Fed Lowers Rate in Futile Effort to Save Bankrupt Bankers

17 Aug 2007

Aug. 17, 2007 (LPAC) -- The Federal Reserve lowered the discount rate Friday morning by 0.5%, from 6.25 to 5.75. Lyndon LaRouche forecast on Thursday that there would be drastic measures taken to prevent a market crash on Friday, so that the weekend would not become a cauldron for panic around the world.

LaRouche also noted that such drastic measures at this time, with the financial system effectively out of control, can only come at the behest of very powerful people who are bankrupt, and are demanding that their personal demands be met.

Following the Fed rate cut, Edward Marrinan, head of high-grade credit strategy at JPMorgan in New York, admitted to Reuters: "Markets got what they were hoping for.... The main beneficiaries in credit markets of this announcement are financial institutions, which have been under such intense pressure over the last three weeks."

The more closely watched Fed Fund rate, which sets a benchmark for interbank lending, was not officially lowered from its current 5.25%, but the pumping of tens of billions of dollars into the system over the past week by the Fed has effectively lowered the rate anyway. David Wessel of the Wall Street Journal wrote today: "In recent days, the rate has traded well below the Fed's target at some points of the day - even coming close to zero at times."

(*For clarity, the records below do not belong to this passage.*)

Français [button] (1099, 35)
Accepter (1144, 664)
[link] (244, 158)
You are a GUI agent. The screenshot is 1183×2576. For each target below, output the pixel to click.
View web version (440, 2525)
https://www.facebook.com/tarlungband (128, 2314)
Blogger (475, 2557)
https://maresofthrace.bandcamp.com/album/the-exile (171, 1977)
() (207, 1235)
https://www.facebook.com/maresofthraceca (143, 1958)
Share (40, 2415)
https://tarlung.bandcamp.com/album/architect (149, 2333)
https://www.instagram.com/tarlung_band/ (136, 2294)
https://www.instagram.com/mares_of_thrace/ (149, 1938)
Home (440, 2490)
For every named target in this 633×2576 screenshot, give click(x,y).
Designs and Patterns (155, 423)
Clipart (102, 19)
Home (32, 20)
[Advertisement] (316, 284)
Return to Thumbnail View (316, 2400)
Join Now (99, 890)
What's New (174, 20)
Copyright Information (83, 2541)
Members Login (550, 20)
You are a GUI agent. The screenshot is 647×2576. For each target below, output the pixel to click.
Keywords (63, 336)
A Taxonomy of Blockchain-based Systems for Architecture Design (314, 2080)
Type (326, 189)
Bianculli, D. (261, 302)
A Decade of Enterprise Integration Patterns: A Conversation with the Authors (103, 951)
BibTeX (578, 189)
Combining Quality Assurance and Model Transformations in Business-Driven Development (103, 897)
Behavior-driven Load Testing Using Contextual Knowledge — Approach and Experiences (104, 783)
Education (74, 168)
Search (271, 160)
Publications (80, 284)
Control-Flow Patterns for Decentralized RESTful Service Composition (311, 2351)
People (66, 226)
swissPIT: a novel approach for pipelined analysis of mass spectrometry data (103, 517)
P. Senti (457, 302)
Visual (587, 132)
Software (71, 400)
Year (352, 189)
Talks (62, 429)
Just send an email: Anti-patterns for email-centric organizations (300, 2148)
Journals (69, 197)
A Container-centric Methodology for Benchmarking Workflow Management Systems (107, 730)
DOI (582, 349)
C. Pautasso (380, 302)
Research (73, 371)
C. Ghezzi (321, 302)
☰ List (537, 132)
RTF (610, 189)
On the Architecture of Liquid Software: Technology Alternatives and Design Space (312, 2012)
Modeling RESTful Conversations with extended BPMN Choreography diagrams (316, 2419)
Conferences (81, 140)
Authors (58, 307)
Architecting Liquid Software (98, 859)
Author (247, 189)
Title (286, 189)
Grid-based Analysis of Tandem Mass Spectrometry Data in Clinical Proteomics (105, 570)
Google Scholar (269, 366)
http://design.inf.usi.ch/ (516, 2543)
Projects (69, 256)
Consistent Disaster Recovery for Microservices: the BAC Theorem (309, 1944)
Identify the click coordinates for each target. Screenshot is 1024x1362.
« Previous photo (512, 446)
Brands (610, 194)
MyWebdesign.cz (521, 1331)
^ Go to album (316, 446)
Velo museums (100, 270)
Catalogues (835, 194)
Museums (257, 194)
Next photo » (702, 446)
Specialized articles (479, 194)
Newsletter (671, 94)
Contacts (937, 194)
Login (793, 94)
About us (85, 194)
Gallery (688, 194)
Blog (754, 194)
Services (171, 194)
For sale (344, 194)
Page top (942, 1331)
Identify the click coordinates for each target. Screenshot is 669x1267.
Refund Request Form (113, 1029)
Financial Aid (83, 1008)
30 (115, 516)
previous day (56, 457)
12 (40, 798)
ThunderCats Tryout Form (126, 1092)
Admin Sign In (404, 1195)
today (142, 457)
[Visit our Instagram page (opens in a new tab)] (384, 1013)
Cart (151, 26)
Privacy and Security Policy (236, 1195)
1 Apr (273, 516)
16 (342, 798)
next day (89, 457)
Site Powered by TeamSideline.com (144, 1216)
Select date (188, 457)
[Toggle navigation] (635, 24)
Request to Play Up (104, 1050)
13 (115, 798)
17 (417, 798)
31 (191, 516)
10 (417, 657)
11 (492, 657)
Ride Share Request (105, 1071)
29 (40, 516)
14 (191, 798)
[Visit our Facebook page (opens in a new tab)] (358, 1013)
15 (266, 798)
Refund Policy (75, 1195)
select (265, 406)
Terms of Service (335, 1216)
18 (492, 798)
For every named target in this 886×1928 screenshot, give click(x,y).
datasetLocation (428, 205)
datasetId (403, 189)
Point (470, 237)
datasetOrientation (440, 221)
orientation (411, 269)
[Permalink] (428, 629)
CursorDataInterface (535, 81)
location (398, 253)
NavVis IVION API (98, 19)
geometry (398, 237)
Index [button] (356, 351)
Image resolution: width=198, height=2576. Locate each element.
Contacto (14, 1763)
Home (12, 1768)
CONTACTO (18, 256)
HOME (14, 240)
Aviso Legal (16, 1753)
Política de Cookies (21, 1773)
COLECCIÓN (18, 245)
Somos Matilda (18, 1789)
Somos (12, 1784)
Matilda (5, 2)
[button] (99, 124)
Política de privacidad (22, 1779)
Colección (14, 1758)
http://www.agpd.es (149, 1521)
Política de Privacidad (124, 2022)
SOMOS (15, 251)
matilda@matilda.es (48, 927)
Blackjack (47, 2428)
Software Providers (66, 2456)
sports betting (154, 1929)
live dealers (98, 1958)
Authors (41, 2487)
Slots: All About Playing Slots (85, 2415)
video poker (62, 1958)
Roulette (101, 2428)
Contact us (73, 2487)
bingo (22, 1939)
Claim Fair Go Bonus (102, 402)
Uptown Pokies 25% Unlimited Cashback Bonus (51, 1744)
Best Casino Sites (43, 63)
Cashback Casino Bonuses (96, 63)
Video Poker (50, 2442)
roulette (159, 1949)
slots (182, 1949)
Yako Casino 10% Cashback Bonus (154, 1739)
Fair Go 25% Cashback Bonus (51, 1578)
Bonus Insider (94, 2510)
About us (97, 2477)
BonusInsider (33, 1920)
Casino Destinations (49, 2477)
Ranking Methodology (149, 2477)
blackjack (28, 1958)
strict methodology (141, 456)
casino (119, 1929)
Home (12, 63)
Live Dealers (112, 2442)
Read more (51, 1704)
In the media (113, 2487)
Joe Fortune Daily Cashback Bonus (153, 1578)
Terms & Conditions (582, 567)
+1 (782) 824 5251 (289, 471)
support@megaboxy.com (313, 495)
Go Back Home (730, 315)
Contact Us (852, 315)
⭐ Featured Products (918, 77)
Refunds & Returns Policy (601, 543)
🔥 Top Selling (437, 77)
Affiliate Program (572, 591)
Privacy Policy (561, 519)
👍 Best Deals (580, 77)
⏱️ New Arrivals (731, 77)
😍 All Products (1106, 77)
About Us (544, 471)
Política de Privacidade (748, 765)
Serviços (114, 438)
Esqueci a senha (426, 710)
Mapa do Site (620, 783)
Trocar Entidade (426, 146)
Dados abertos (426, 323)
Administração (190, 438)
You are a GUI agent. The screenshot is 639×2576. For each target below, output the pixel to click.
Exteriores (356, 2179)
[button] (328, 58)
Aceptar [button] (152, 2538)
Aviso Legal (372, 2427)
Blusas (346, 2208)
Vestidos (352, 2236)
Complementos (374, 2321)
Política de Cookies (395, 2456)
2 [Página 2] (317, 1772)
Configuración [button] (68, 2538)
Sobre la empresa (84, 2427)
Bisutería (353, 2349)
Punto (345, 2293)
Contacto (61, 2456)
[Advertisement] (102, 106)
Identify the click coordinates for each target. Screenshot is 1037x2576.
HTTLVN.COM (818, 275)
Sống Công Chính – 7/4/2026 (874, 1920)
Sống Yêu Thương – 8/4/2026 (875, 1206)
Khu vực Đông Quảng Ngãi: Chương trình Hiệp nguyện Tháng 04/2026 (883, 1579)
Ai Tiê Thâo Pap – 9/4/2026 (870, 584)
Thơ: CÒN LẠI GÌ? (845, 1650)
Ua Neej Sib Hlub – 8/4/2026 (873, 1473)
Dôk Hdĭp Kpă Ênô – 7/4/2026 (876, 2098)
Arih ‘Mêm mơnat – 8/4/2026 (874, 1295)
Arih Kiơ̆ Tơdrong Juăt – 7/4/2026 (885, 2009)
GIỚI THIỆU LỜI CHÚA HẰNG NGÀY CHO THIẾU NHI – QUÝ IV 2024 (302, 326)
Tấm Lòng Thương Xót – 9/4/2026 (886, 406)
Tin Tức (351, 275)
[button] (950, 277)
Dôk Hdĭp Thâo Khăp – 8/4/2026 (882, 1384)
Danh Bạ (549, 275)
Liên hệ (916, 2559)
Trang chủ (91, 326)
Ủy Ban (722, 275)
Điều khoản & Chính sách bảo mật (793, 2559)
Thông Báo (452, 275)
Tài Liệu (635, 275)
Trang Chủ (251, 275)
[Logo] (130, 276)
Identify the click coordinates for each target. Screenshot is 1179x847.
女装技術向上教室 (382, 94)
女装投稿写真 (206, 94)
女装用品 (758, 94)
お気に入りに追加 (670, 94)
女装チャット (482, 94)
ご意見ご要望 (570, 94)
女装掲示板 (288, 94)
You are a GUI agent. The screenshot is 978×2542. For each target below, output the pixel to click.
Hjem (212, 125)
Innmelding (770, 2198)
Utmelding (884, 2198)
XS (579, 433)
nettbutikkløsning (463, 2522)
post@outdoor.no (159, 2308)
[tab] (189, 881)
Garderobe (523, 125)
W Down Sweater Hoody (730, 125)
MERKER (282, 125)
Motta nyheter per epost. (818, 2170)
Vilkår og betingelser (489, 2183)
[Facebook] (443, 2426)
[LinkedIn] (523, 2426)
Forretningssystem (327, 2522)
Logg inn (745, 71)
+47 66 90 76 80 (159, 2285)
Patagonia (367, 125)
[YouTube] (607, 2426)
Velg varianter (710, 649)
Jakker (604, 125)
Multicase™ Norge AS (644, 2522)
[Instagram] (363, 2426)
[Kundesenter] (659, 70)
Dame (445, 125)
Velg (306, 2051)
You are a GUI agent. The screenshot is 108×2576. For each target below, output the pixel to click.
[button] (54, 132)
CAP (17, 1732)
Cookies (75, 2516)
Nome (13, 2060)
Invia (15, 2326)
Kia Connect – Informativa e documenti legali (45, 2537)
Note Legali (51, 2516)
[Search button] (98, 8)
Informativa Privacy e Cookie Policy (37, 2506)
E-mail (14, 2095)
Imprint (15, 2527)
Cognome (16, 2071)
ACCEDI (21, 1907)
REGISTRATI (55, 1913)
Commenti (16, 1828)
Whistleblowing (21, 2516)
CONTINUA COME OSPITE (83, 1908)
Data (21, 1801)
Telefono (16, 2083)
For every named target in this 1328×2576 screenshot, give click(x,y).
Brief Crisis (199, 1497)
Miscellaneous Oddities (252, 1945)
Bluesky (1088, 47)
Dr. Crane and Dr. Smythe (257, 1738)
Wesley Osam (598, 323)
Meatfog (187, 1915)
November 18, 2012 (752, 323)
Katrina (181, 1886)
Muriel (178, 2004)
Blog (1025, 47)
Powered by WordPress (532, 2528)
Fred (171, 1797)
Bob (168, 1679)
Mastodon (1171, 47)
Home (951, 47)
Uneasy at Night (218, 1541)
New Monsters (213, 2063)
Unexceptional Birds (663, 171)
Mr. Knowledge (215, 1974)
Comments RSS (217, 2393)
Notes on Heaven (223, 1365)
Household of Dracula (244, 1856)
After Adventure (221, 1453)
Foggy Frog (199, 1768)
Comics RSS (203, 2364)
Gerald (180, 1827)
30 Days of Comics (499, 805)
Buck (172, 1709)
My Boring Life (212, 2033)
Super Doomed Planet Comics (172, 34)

The Wall Street Journal's lead editorial Friday praised Treasury Secretary Hank Paulson for orchestrating the $11.5 billion bailout of Countrywide yesterday (see LPAC coverage), but screamed that the LBO giant Kohlberg Kravis Roberts (KKR) deserves the same federal largesse. KKR is not only holding $80 billion in scheduled buyouts, with little hope of finding the needed credit to finance them, but they also were stuck this past week with $5 billion of asset-backed commercial paper which creditors would not role over, leaving KKR begging for a six month delay.

The Journal, now owned by Bank of England agent Rupert Murdoch, is demanding that the Fed, the European Central Bank, and the Commonwealth banks in Canada and Australia bail out the system, with disdain for the real economies, and real people, which are being decimated in the process.